The Children’s Courts are held in the courtrooms where ordinary sittings of the District Court are held, except in Dublin which has a dedicated Children Court. The sittings are held at different times to those for adults who have to come to the District Court.
The Children Court gives special attention to helping children understand what it going on. If the parents or guardian cannot afford to pay a solicitor, the Court can offer legal aid for the child.
If you require more information regarding the Courts please visit their website here.
Young Persons Probation
Young Persons Probation (YPP) is a division of the Probation Service working with young people under 18 years of age who come before the Courts. It works to:
• Help young offenders avoid re-offending.
• Provide integral social work services to the Children Court and Children Detention Schools.
• Convene Family Conferences with young offenders, their families and victims on behalf of the Courts.
YPP also has responsibility for implementing the community sanctions now available to the Courts. For more information on Community Sanctions, please see the Community Programmes section of the website.
For further information on YPP, please see the Probation Service website at www.probation.ie.
If a child has been to Court and convicted of a crime, then he/she may receive a sanction which allows him/her to stay in school and in their community. This is called a community sanction and can be used instead of detention.
Community sanctions have to address the consequences of the actions of the child and, in some cases, they can be used to help strengthen relationships in the family.
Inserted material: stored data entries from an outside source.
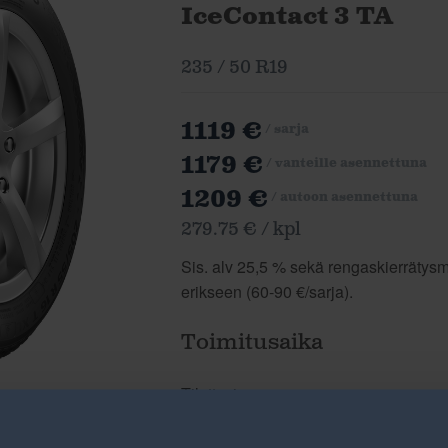
IceContact 3 TA
235 / 50 R19
1119 €
/ sarja
1179 €
/ vanteille asennettuna
1209 €
/ autoon asennettuna
279.75 € / kpl
Sis. alv 25,5 % sekä rengaskierrätysma
erikseen (60-90 €/sarja).
Toimitusaika
Tilattavissa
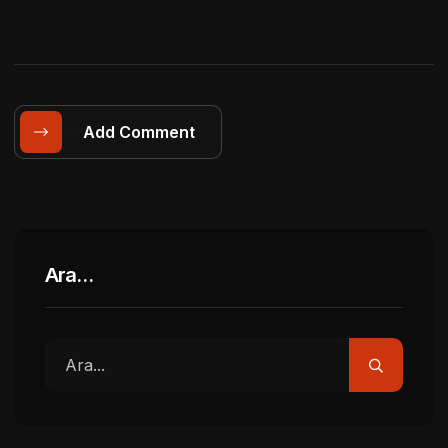
Add Comment
Ara…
The sanctions include a range of measures, such as community service, intensive supervision, mentoring and restorative justice.
If a community sanction is being used, the child will be told why it is being used and what he/she has to do. The parents, or guardians, are expected to support and encourage the child to complete the sanction and to stay out of trouble in the future.
There are 10 community sanctions available to the Courts, namely:
- Community Service Order: A child of 16 or 17 years of age agrees to complete unpaid work for a set total number of hours.
- Day Centre Order: A child is to go to a centre at set times and, as part of the order, to take part in a programme of activities.
- Probation Order: This places a child under the supervision of the Probation Service for a period during which time the child must meet certain conditions which are set by the Court.
- Training or Activities Order: A child has to take part in and complete a programme of training or similar activity. The programme should help the child learn positive social values.
- Intensive Supervision Order: A child is placed under the supervision of a named probation officer and has to attend a programme of education, training or treatment as part of their time under supervision.
- Residential Supervision Order: This is where a child is to live in a suitable hostel. The hostel is to be close to where they normally live, attend school or go to work.
- A Suitable Person (care and supervision) Order: With the agreement of the child’s parents or guardian, the child is placed in the care of a suitable adult.
- A Mentor (family support) Order: A person is assigned to help, advise and support the child and his/her family in trying to stop the child from committing further offences.
- A Restriction of Movement Order: This requires a child to stay away from certain places and to be at a specific address between 7pm and 6am each day.
- A Dual Order: This combines a Restriction of Movement Order with either supervision by a probation officer or attendance at a day centre.
Restorative Justice Programmes
A way for a child to address the consequences of his/her actions is to apologise to the victim. In this process, the victim can often speak directly to the child about the hurt and harm that they have caused. In some cases, there is an agreement on a way that the child can compensate the victim or do something positive for the community. This could include an apology to the victim, financial or other reparations to the victim or an initiative with the child’s family and community that might help to prevent re-offending.
Restorative justice was introduced for the first time in the Children Act 2001. There are two restorative justice initiatives provided for in the Act:
- A restorative conference or restorative caution included in the Garda Juvenile Diversion Programme
- A Court-ordered restorative justice conference delivered through the Probation Service.